Art of healing
Aesthetics and art therapy activities can help young offenders gain a new lease on their lives
STORY BY KARNJARIYA SUKRUNG, PHOTOS BY SOMKID CHAIJITVANIT
The assignment was to create a seal out of a lump of clay. But Pat, a 14-year-old boy, had decided to produce a family of seals. He made seals of different sizes: A big one in the centre, several medium-sized ones near it and some tiny seals on the back of the big, centre animal. “This big figure is the mother seal, and the rest are her children,” explained Pat, a crew-cut boy wearing the mandatory yellow T-shirt and navy-blue pants uniform.
!”Where is the father seal then?” asked a psychologist who was observing the art therapy process in action at the three-day special workshop held inside the compound of the Pathum Thani Provincial Court (Juvenile and Family Section). Pat grinned, “He ran away with another woman.” Chuckling, he looked at the questioner. “He is irresponsible.”
A lull followed as Pat continued perfecting his sculptures, while psychologists, social workers and court officials jotted down notes.
Pat’s answer may provide an important clue that could help authorities improve the process aimed at healing him and fellow detainees while they are in the remand home, so that, hopefully, they will never be sent here again.
Works from the art therapy process reveal and heal the inside worlds of young offenders _ their yearning for love and understanding, their lack of problem solving skills and hope for the new chapter of life.
!”The art therapy process helps uncover the complex nature of the youngsters’ hearts, where the problems lie,” said Sabine de Raaf, an art therapist from the Netherlands.
“Unless we are able to learn the roots of what brought them here to this detention centre, we cannot find ways to help them,” she added.
Sabine offered art therapy sessions to young offenders at the Pathum Thani Provincial Court (Juvenile and Family Section) during the five months that she was a volunteer teaching at Tridhakasa School.
!Young offenders and the crimes that they commit reflect social ills, said Kornkanya Suwanpanich, chief judge of the Pathum Thani Provincial Court (Juvenile and Family Section).
!”Most of these youngsters are from poor and broken families. Their parents and guardians are busy making ends meet, thus having little time for their kids to guide them through the maze of right and wrong,” she said. Many suffer from abuse by family members.
The other culprits, the chief judge pointed out, are consumerism values in society and irresponsible media.
The ability to handle the black marks on their pictures reflects the youngsters’ ability to deal with difficulties in real life.
In the left picture, the black mark is bolded and separated from other colours, while the right picture shows the ability of youngsters who can turn the black line into something funny, making it part of the whole picture.

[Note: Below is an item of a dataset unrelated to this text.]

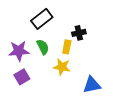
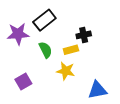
yellow rectangle: (67, 47) -> (71, 50), turned 64
purple star: (19, 51) -> (18, 34), moved

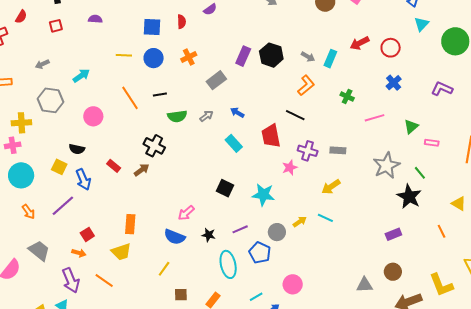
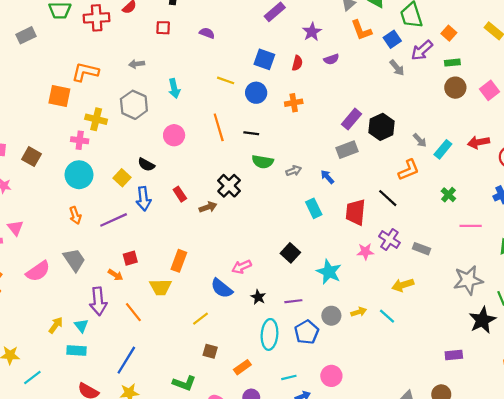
cyan arrow: (81, 76) -> (174, 88), turned 96
gray rectangle: (216, 80) -> (347, 150), moved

!”Many young people steal because they want to be accepted in society. They want to have the brand-name cellphones and to wear the fashionable clothes splashed in the media and advertisements,” added Kornkanya.
The situation seems worsen every year.
Divorce rates and family-related lawsuits are on the rise. Last year, there were 915 new cases in the Juvenile and Family Court, 200 more than the number five years ago.
!The most common crimes that result in 10- to 18-year-old youths being sent to remand homes are theft, violent and brutal rows, sexual offences, online and Internet addiction, gambling, drug abuse and truancy.
Punishment is not the cure for the rising crime rate among the young.
“If we want to help these young offenders, we need to change our attitude,” said Usa Thanomphongphan, director and founder of Tridhaksa School, who initiated the art therapy project for youth in correctional institutes.
“There are no evil or bad people in this world. They are just weak people who cannot get through life’s temptations and challenges. They need empowerment.”
Sabine de Raff, art therapist from the Netherlands: “Art therapy provides processes to help us find our natural healing powers.”
“Humans are creative beings. We can always create and re-create our life. If people believe in their own potential, they can, and will, change for the better,” said Usa.
In a “give and take” activity, art therapist Sabine asked each of the boys to draw an outward spiral on a small sheet of paper and an inward spiral on another small sheet of paper. Then she asked them to write inside the first spiral what they wanted to give to the world and, inside the other spiral, what they want to receive from the world.
!The aggressive, ignorant-looking boys wrote almost in unison: “Love, warmth, hugging, caring, intimacy, happiness, flowers and sincerity” inside both spirals.
It is this evidence that convinces her that these boys can be healed and become good citizens in society.
“Art process activities help them to reach out with their hearts and feelings,” said Sabine.